Impact of Evolving Radiation Therapy Techniques on Implant-Based Breast Reconstruction

Muresan, Horatiu; Lam, Gretl; Cooper, Benjamin T; Perez, Carmen A; Hazen, Alexes; Levine, Jamie P; Saadeh, Pierre B; Choi, Mihye; Karp, Nolan S; Ceradini, Daniel J
BACKGROUND: Patients undergoing implant-based reconstruction in the setting of postmastectomy radiation therapy suffer from increased complications and inferior outcomes compared with those not irradiated, but advances in radiation delivery have allowed for more nuanced therapy. The authors investigated whether these advances impact patient outcomes in implant-based breast reconstruction. METHODS: Retrospective chart review identified all implant-based reconstructions performed at a single institution from November of 2010 to November of 2013. These data were cross-referenced with a registry of patients undergoing breast irradiation. Patient demographics, treatment characteristics, and outcomes were analyzed. RESULTS: Three hundred twenty-six patients (533 reconstructions) were not irradiated, whereas 83 patients (125 reconstructions) received radiation therapy; mean follow-up was 24.7 months versus 26.0 months (p = 0.49).

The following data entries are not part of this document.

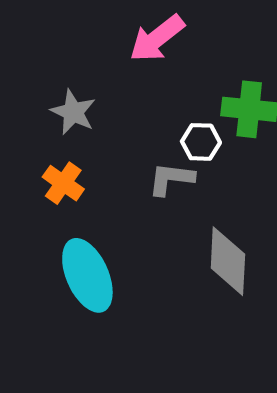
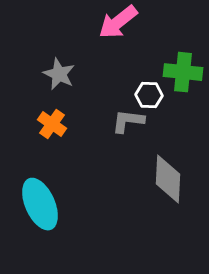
cyan ellipse: (87, 275) -> (40, 204), moved

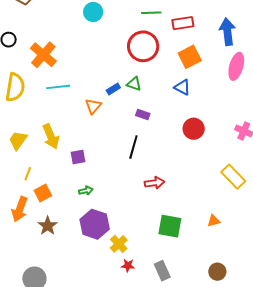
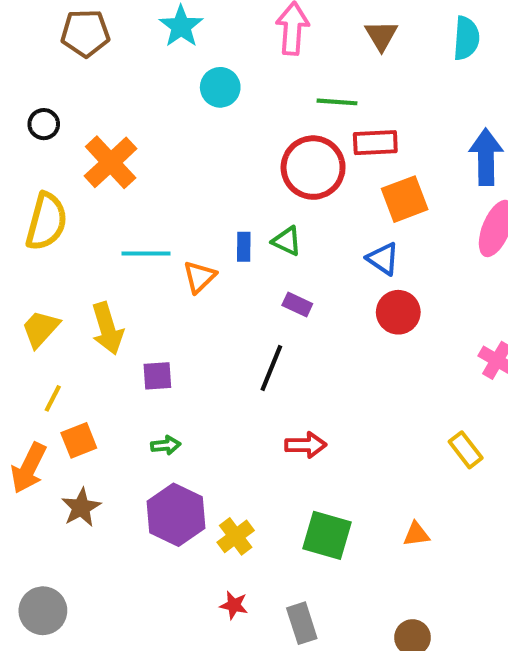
red rectangle: (183, 23) -> (375, 143), moved
cyan line: (58, 87) -> (146, 254), moved
blue rectangle: (113, 89) -> (244, 247), turned -64
red circle: (194, 129) -> (398, 312), moved
yellow rectangle: (233, 177) -> (466, 450), size x0.7
yellow cross: (119, 244) -> (236, 536), moved

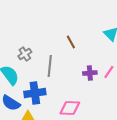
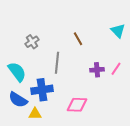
gray cross: (25, 54) -> (32, 42), moved

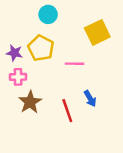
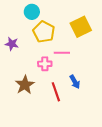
cyan circle: (48, 14) -> (32, 12), moved
yellow pentagon: (41, 48) -> (44, 32), moved
pink cross: (18, 77) -> (45, 64), moved

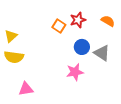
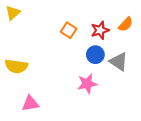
red star: (78, 20) -> (100, 30), moved
orange semicircle: (108, 21) -> (126, 24), turned 104
yellow triangle: (11, 36) -> (13, 13), moved

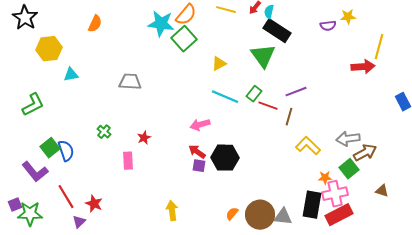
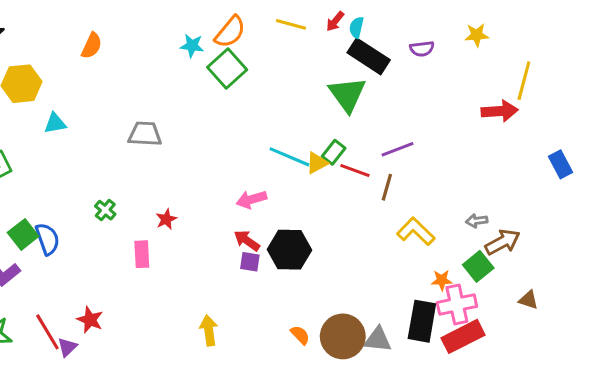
cyan star: (161, 24) -> (192, 46), size x0.6
purple semicircle: (328, 26) -> (422, 49), moved
yellow triangle: (219, 64) -> (317, 163), moved
gray arrow: (348, 139) -> (477, 221), size x0.6
red line: (66, 197) -> (47, 332), moved
orange semicircle: (232, 214) -> (300, 335), turned 96

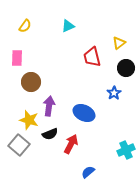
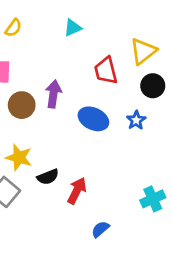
yellow triangle: (119, 43) -> (143, 51), size x1.5
purple arrow: (49, 106) -> (53, 94), moved
blue ellipse: (84, 113) -> (93, 119), moved

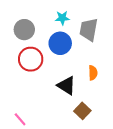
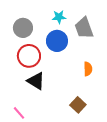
gray trapezoid: (89, 30) -> (84, 28), turned -30
black triangle: (67, 86) -> (36, 81), moved

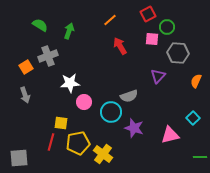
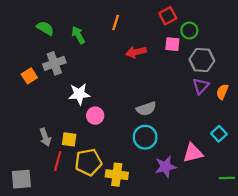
orange line: (110, 20) -> (116, 23), moved, turned -32
green arrow: (69, 31) -> (78, 35), turned -49
red arrow: (120, 46) -> (136, 52), turned -72
purple triangle: (158, 76) -> (201, 86), moved
gray arrow: (25, 95) -> (45, 137), moved
cyan circle: (111, 112) -> (145, 137), moved
purple star: (134, 128) -> (166, 167), moved, turned -30
yellow cross: (103, 154) -> (117, 175), turned -30

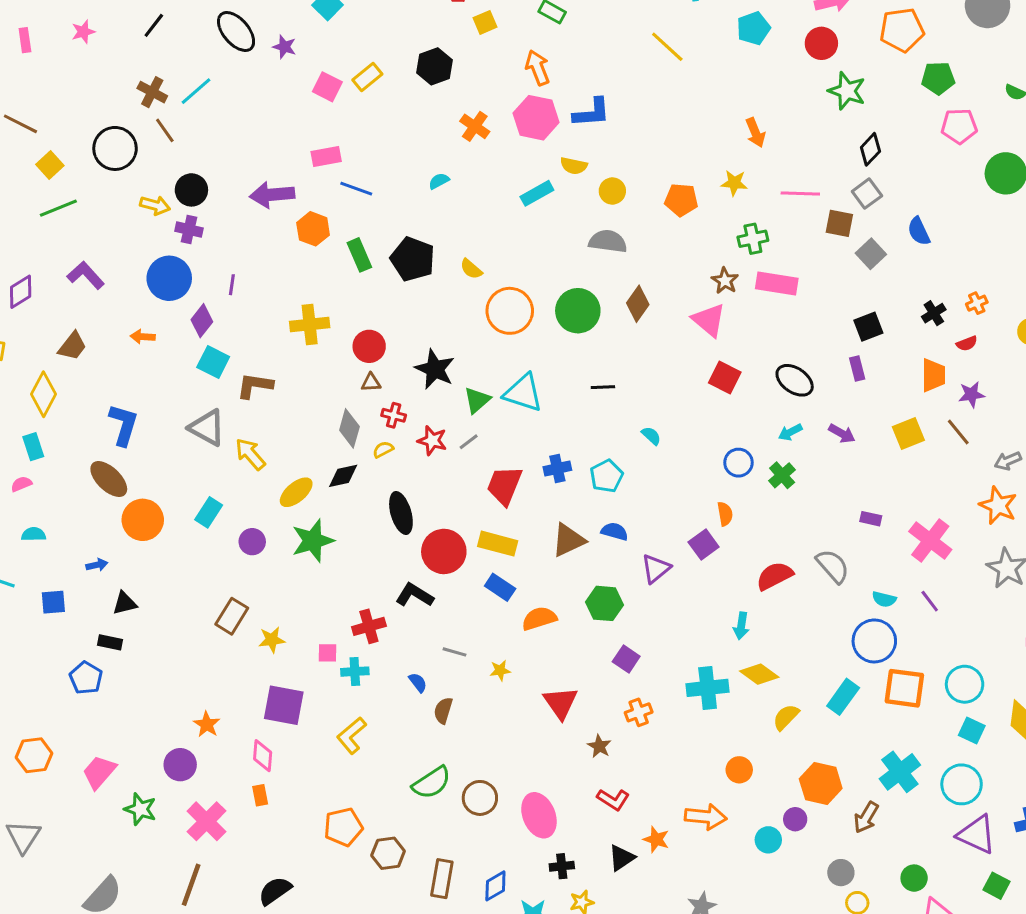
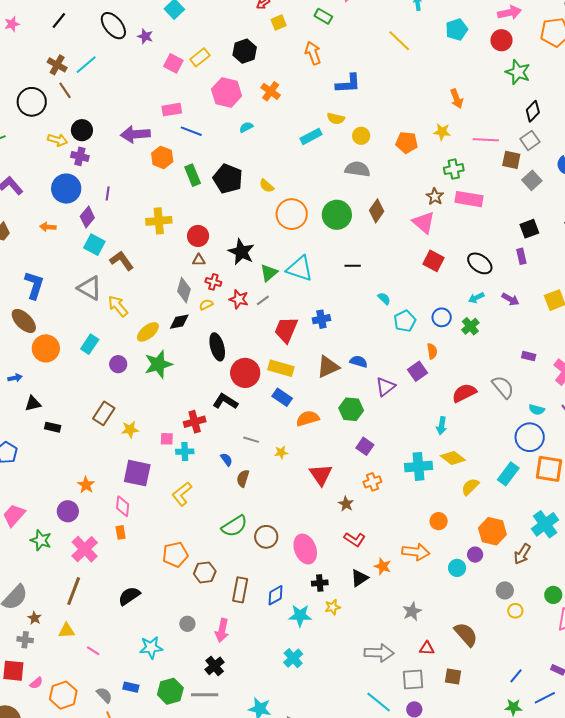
pink hexagon: (536, 118) -> (227, 93), moved
brown L-shape: (255, 386) -> (122, 261), turned 45
cyan pentagon: (607, 476) -> (405, 321), moved
black rectangle: (110, 642) -> (53, 427), moved

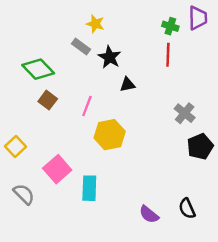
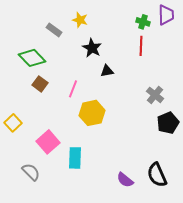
gray rectangle: (81, 46) -> (54, 30), moved
gray semicircle: (24, 194) -> (31, 172), moved
black semicircle: (187, 208) -> (157, 175), size x1.4

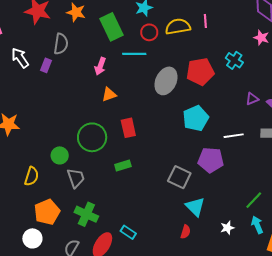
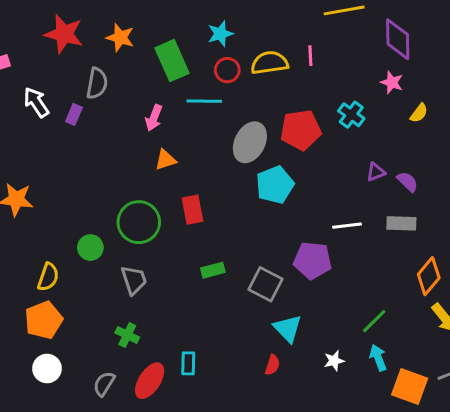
cyan pentagon: (196, 118) -> (275, 185), moved
green rectangle: (123, 165) -> (213, 270), moved
gray trapezoid: (76, 178) -> (134, 280), moved
orange pentagon: (47, 212) -> (44, 320), moved
green cross: (86, 214) -> (127, 335), size x0.7
cyan rectangle: (128, 232) -> (188, 363), turned 56

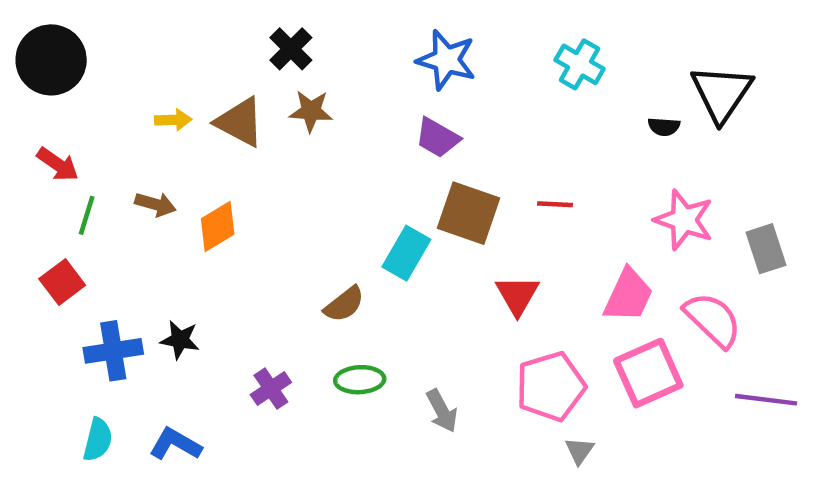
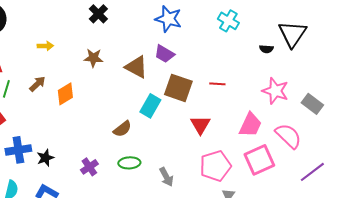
brown star: (311, 111) -> (93, 58), moved
brown triangle: (240, 122) -> (136, 67), moved
brown arrow: (155, 204) -> (37, 84), turned -60
gray rectangle: (766, 249) -> (312, 104), turned -35
black star: (180, 340) -> (45, 158), moved, turned -30
purple line: (766, 400) -> (312, 172), turned -44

Overall complication rates were higher in the irradiated group (35.2 percent versus 14.4 percent; p < 0.01). Increased maximum radiation doses to the skin were associated with complications (maximum dose to skin, p = 0.05; maximum dose to 1 cc of skin, p = 0.01). Different treatment modalities (e.g., three-dimensional conformal, intensity-modulated, field-in-field, and hybrid techniques) did not impact complication rates. Prone versus supine positioning significantly decreased the maximum skin dose (58.5 Gy versus 61.7 Gy; p = 0.05), although this did not translate to significantly decreased complication rates in analysis of prone versus supine positioning. CONCLUSIONS: As radiation techniques evolve, the maximum dose to skin should be given consideration similar to that for heart and lung dosing, to optimize reconstructive outcomes. Prone positioning significantly decreases the maximum skin dose and trends toward significance in reducing reconstructive complications. With continued study, this may become clinically important. Interdepartmental studies such as this one ensure quality of care. CLINICAL QUESTION/LEVEL OF EVIDENCE: Therapeutic, III.